Divagações à parte, o que todas as emissoras ditas públicas existentes tem em comum é a falta de capacidade para atuar econômica e politicamente desatreladas de quem está pagando as suas contas. O mesmo acontece, diga-se de passagem, no modelo privado. Num caso e no outro, a independência é diretamente proporcional à pulverização das fontes de receita. Por isso, aumenta na medida em que cresça a participação da sociedade nessas fontes.
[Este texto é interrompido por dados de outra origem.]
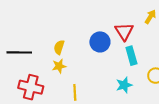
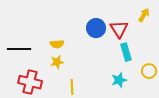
blue circle: (100, 42) -> (96, 28), moved
yellow semicircle: (59, 47) -> (57, 44), turned -112

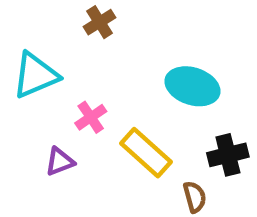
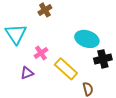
cyan triangle: (35, 75) -> (16, 34), turned -40
black cross: (228, 155) -> (103, 59), moved

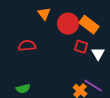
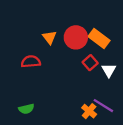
orange triangle: (44, 14) -> (49, 37), moved
red square: (81, 47) -> (90, 63), turned 32

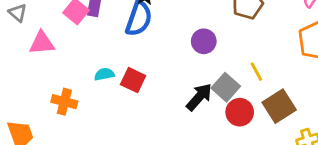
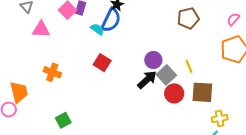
purple circle: (204, 41) -> (153, 60), moved
cyan semicircle: (104, 74) -> (97, 29), moved, turned 40
brown square: (279, 106) -> (202, 92), turned 30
Há uma estranha peculiaridade hoje na televisão brasileira, que permeia tanto o modelo privado quanto público: ela não é auto-suficiente para produzir ou comprar a programação que exibe ? e que vem a ser o único produto que está vendendo ao consumidor. Ressalvando de novo as poucas exceções, a televisão vale-se então de parcerias com modelos de produção que nem sempre guardam com ela a compatibilidade de gênios que se exige para um casamento bom ou pelo menos duradouro. Esta situação pode durar mais algum tempo, alguns anos talvez, mas não há dúvida que sua falência é irreversível. É como a velha história do otimista que está caindo do alto de um prédio e que na metade do caminho pensa: “Até aqui tudo bem”. Se isso é verdade para todo tipo de produção, é bastante claro que cresce exponencialmente e ganha contornos muito especiais para a produção jornalística.
A televisão deixa de ser um comércio ou um instrumento de propaganda para se transformar num serviço público no momento em que o público tem confiança em que isso possa acontecer ? e percebe que esteja acontecendo. O fato é que uma tensão análoga à que existe neste momento entre o governo britânico e a BBC simplesmente não seria viável hoje no Brasil. Saber disso já é um bom início. Fazer com que tal embate seja possível é um excelente objetivo a perseguir. Nem tanto pelos governos, é claro, mas pela sociedade, que é em nome de quem se está legislando.
Tony Blair e Gavyn Davies (o presidente da BBC) passarão. Mas o Estado britânico e a sua televisão pública irão sobreviver por muito tempo. Para alguma coisa a consciência disso há de servir.